=== Given records ===

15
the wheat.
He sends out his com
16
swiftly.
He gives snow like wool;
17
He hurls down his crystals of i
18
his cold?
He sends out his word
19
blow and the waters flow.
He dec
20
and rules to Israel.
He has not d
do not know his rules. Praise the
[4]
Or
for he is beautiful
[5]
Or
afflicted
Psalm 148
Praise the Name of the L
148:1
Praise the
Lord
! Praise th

* * *

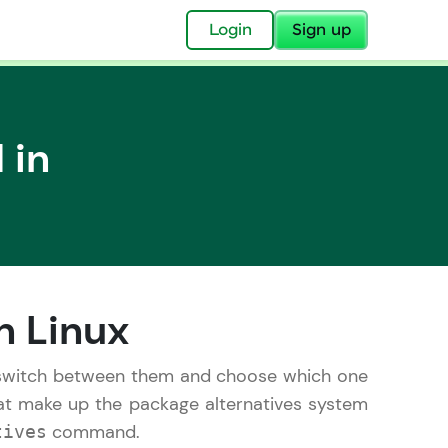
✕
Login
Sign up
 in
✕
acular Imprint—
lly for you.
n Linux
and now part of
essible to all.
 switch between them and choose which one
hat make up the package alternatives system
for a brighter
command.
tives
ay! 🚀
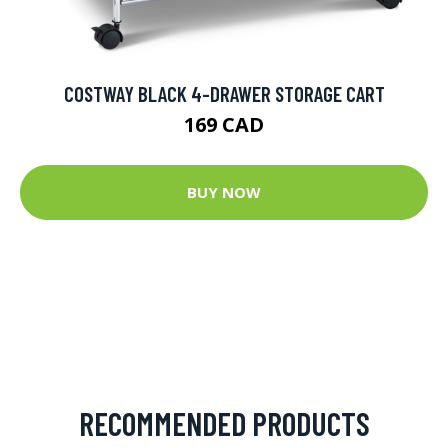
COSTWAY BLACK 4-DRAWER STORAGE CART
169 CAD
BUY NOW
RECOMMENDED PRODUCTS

--

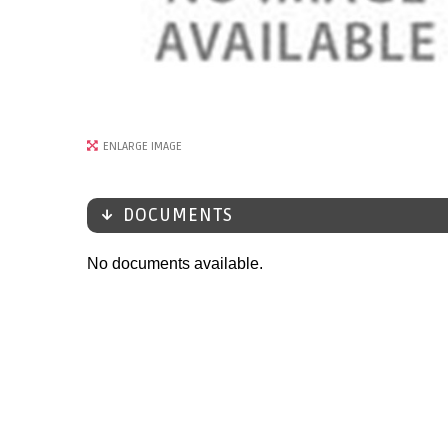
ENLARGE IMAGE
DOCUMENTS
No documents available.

=== Task item ===
For the word "rules", count the lines of the listing above that hold it; the number alone is the answer.

=== Written solution ===
2